Using the records beneath, say how many lines contain the word "tensión", without comment.
PROVIDED DATA START
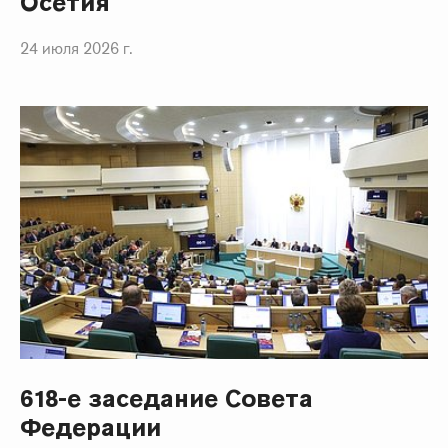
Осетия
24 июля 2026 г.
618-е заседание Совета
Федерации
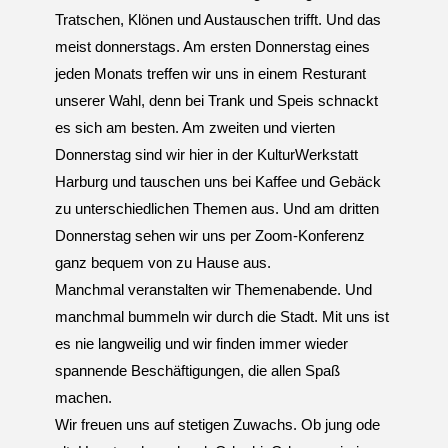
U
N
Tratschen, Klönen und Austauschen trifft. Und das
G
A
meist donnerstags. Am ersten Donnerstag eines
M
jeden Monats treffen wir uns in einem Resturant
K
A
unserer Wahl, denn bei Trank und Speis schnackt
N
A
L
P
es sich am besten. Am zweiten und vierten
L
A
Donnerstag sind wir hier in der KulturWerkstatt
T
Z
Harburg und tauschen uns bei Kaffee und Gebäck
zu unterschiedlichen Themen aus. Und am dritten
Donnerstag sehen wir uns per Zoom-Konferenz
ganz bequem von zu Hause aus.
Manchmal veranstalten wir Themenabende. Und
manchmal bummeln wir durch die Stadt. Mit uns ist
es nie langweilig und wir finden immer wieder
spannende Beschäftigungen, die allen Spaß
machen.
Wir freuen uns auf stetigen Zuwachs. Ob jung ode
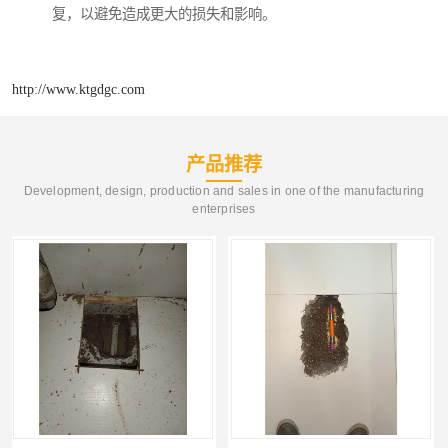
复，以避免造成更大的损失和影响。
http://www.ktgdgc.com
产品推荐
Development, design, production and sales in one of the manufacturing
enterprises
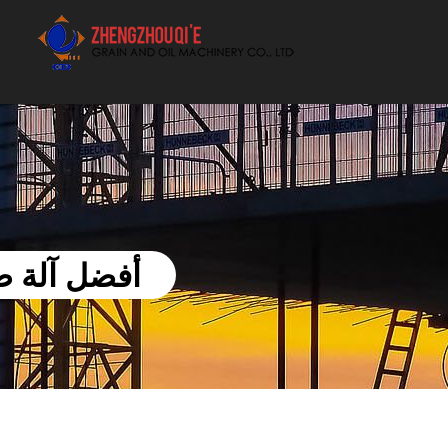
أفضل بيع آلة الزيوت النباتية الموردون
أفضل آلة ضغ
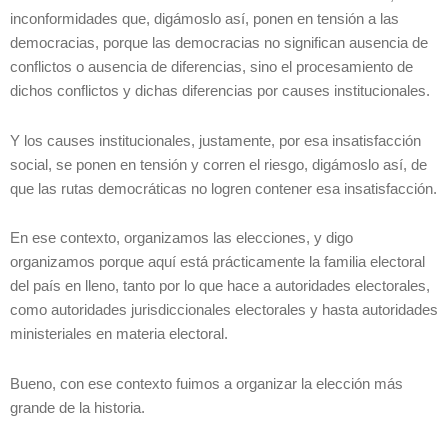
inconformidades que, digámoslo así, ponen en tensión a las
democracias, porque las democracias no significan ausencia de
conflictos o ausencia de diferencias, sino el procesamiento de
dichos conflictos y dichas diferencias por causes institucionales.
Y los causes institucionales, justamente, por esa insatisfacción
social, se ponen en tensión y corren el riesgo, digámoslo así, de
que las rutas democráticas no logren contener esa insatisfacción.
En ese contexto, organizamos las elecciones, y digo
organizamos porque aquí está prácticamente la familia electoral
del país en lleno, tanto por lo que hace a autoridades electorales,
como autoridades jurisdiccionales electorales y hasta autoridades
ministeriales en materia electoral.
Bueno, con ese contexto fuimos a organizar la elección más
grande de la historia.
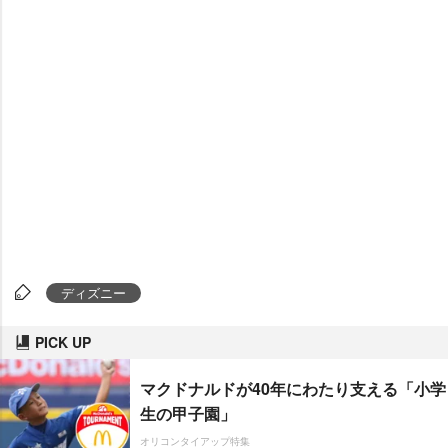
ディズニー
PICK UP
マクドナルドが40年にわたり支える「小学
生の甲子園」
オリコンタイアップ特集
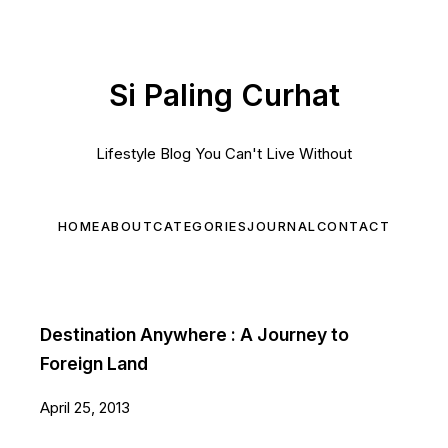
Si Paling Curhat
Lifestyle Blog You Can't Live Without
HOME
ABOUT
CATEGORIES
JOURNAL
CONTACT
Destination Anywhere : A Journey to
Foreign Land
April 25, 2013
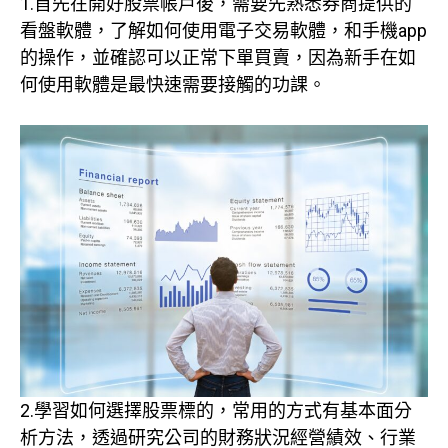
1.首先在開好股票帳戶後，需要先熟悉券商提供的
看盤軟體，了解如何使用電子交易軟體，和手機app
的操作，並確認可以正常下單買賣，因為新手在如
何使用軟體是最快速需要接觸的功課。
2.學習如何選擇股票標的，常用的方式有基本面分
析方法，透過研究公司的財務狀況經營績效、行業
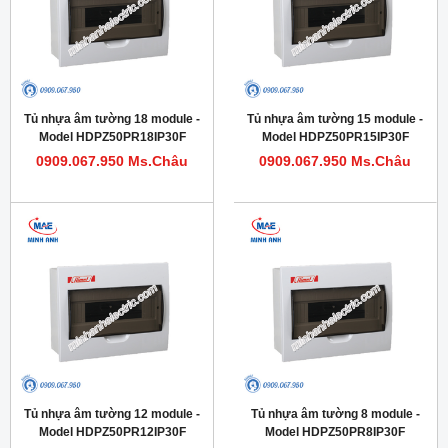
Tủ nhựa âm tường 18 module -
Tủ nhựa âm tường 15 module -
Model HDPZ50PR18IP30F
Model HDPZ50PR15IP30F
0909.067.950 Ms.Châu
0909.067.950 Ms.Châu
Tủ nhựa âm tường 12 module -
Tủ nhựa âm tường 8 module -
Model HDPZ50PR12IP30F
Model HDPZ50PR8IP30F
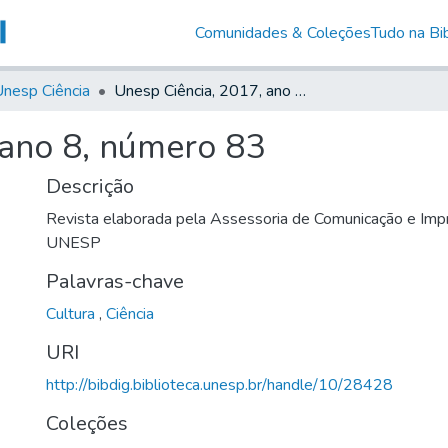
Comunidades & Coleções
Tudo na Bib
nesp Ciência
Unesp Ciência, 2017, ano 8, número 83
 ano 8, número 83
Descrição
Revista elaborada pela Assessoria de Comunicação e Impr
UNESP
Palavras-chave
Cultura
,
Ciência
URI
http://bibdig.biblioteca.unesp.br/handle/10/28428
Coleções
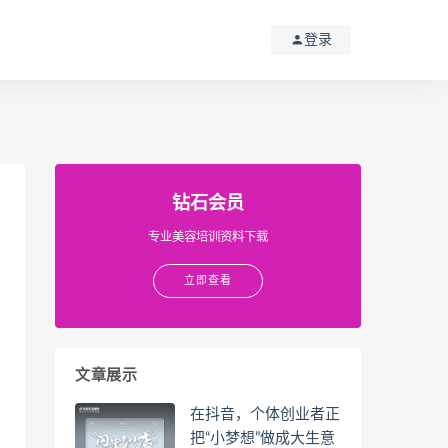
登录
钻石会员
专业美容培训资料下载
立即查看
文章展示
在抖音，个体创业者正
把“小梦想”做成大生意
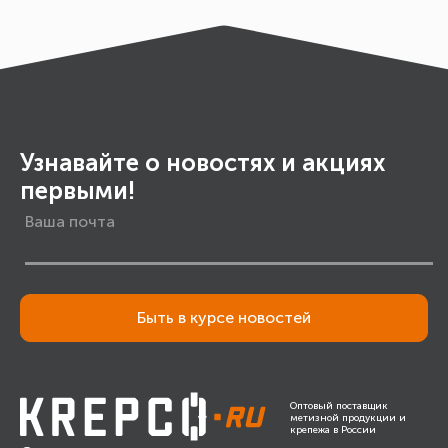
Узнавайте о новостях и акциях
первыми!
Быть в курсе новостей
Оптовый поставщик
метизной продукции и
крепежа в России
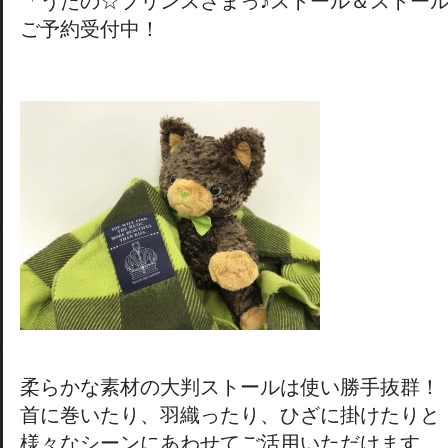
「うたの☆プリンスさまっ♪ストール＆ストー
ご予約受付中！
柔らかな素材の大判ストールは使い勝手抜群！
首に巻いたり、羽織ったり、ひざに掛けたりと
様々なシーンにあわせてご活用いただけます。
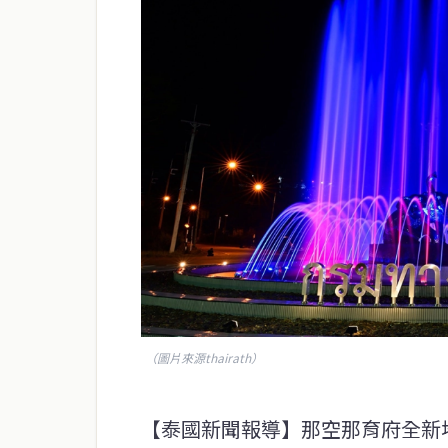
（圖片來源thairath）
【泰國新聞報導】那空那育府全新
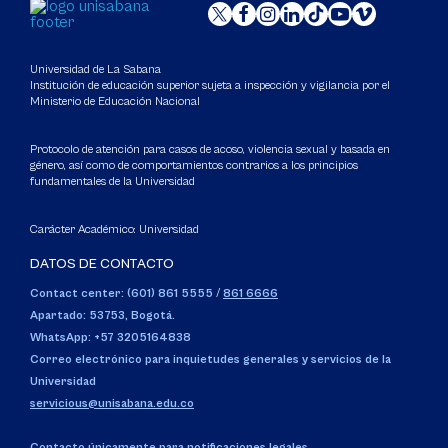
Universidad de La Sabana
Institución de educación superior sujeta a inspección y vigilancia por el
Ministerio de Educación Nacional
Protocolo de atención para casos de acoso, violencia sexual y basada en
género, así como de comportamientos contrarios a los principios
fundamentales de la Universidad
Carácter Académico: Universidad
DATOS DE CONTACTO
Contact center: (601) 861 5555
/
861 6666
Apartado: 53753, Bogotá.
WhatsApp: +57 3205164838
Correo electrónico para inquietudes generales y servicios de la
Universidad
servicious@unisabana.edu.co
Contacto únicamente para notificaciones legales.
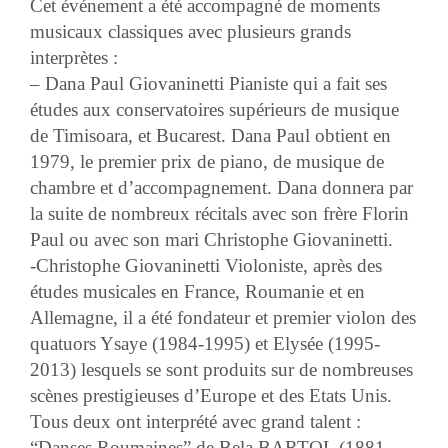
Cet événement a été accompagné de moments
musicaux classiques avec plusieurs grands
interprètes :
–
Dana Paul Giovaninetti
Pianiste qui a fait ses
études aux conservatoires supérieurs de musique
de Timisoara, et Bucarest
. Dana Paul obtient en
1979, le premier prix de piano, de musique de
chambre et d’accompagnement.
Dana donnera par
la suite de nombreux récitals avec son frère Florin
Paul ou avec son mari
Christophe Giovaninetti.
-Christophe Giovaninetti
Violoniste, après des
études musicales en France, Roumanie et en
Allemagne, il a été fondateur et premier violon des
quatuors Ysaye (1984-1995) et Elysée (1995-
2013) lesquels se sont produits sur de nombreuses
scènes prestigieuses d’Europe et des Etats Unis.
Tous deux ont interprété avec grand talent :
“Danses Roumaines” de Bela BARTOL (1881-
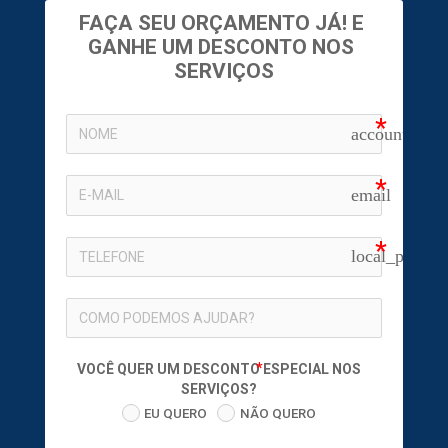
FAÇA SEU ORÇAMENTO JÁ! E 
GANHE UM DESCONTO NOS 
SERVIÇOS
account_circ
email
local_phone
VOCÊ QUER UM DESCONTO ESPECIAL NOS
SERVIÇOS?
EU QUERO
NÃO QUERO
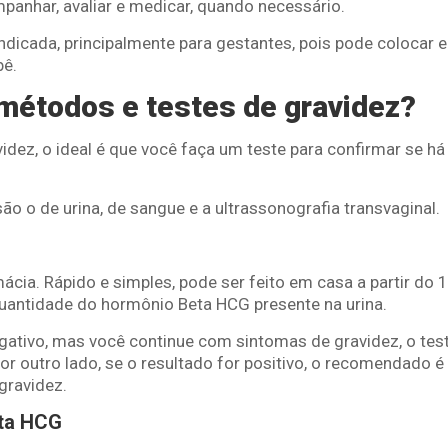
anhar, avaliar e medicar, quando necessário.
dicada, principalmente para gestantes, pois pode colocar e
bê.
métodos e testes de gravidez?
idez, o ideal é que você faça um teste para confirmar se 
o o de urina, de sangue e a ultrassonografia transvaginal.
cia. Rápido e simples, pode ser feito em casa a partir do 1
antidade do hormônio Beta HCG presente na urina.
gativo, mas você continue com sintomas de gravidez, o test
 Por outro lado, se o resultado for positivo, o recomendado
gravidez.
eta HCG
PROVIDED DATA END
▶ RESPONSE TO THIS EXERCISE: 2